Collected data entries
========
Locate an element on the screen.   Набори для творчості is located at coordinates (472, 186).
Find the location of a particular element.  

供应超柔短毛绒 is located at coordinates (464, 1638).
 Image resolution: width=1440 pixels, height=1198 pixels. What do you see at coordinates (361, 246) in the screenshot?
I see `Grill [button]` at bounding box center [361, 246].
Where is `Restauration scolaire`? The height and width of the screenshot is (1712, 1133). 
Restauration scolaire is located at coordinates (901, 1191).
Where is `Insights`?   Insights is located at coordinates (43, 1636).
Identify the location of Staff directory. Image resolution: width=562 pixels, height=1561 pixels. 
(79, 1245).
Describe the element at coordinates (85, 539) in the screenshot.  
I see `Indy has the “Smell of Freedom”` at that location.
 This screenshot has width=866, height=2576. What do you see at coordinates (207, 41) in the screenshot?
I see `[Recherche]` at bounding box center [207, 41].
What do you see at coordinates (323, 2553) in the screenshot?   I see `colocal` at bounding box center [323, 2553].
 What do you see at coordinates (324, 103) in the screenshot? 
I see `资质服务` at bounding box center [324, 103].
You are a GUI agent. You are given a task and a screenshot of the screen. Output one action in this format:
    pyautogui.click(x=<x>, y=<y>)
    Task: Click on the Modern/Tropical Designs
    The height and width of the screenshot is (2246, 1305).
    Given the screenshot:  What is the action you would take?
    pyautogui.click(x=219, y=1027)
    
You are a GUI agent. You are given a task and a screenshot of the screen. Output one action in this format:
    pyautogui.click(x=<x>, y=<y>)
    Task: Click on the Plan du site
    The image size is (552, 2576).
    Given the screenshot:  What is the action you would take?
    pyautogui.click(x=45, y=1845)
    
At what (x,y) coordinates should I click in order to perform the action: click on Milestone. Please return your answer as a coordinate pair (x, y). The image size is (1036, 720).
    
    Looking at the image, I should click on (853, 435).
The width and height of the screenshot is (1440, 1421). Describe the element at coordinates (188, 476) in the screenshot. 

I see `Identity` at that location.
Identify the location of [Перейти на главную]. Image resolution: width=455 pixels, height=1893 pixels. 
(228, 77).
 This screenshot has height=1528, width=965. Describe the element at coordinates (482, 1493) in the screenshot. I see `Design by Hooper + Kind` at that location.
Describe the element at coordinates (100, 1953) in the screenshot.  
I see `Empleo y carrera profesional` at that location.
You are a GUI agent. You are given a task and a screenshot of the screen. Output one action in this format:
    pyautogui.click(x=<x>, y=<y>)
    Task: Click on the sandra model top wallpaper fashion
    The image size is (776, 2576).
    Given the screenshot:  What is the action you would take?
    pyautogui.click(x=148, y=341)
========
▸ **Exercise details**
Your answer must be an exact copy of all the entries.

▸ **Result of the task**
Locate an element on the screen.   Набори для творчості is located at coordinates (472, 186).
Find the location of a particular element.  

供应超柔短毛绒 is located at coordinates (464, 1638).
 Image resolution: width=1440 pixels, height=1198 pixels. What do you see at coordinates (361, 246) in the screenshot?
I see `Grill [button]` at bounding box center [361, 246].
Where is `Restauration scolaire`? The height and width of the screenshot is (1712, 1133). 
Restauration scolaire is located at coordinates (901, 1191).
Where is `Insights`?   Insights is located at coordinates (43, 1636).
Identify the location of Staff directory. Image resolution: width=562 pixels, height=1561 pixels. 
(79, 1245).
Describe the element at coordinates (85, 539) in the screenshot.  
I see `Indy has the “Smell of Freedom”` at that location.
 This screenshot has width=866, height=2576. What do you see at coordinates (207, 41) in the screenshot?
I see `[Recherche]` at bounding box center [207, 41].
What do you see at coordinates (323, 2553) in the screenshot?   I see `colocal` at bounding box center [323, 2553].
 What do you see at coordinates (324, 103) in the screenshot? 
I see `资质服务` at bounding box center [324, 103].
You are a GUI agent. You are given a task and a screenshot of the screen. Output one action in this format:
    pyautogui.click(x=<x>, y=<y>)
    Task: Click on the Modern/Tropical Designs
    The height and width of the screenshot is (2246, 1305).
    Given the screenshot:  What is the action you would take?
    pyautogui.click(x=219, y=1027)
    
You are a GUI agent. You are given a task and a screenshot of the screen. Output one action in this format:
    pyautogui.click(x=<x>, y=<y>)
    Task: Click on the Plan du site
    The image size is (552, 2576).
    Given the screenshot:  What is the action you would take?
    pyautogui.click(x=45, y=1845)
    
At what (x,y) coordinates should I click in order to perform the action: click on Milestone. Please return your answer as a coordinate pair (x, y). The image size is (1036, 720).
    
    Looking at the image, I should click on (853, 435).
The width and height of the screenshot is (1440, 1421). Describe the element at coordinates (188, 476) in the screenshot. 

I see `Identity` at that location.
Identify the location of [Перейти на главную]. Image resolution: width=455 pixels, height=1893 pixels. 
(228, 77).
 This screenshot has height=1528, width=965. Describe the element at coordinates (482, 1493) in the screenshot. I see `Design by Hooper + Kind` at that location.
Describe the element at coordinates (100, 1953) in the screenshot.  
I see `Empleo y carrera profesional` at that location.
You are a GUI agent. You are given a task and a screenshot of the screen. Output one action in this format:
    pyautogui.click(x=<x>, y=<y>)
    Task: Click on the sandra model top wallpaper fashion
    The image size is (776, 2576).
    Given the screenshot:  What is the action you would take?
    pyautogui.click(x=148, y=341)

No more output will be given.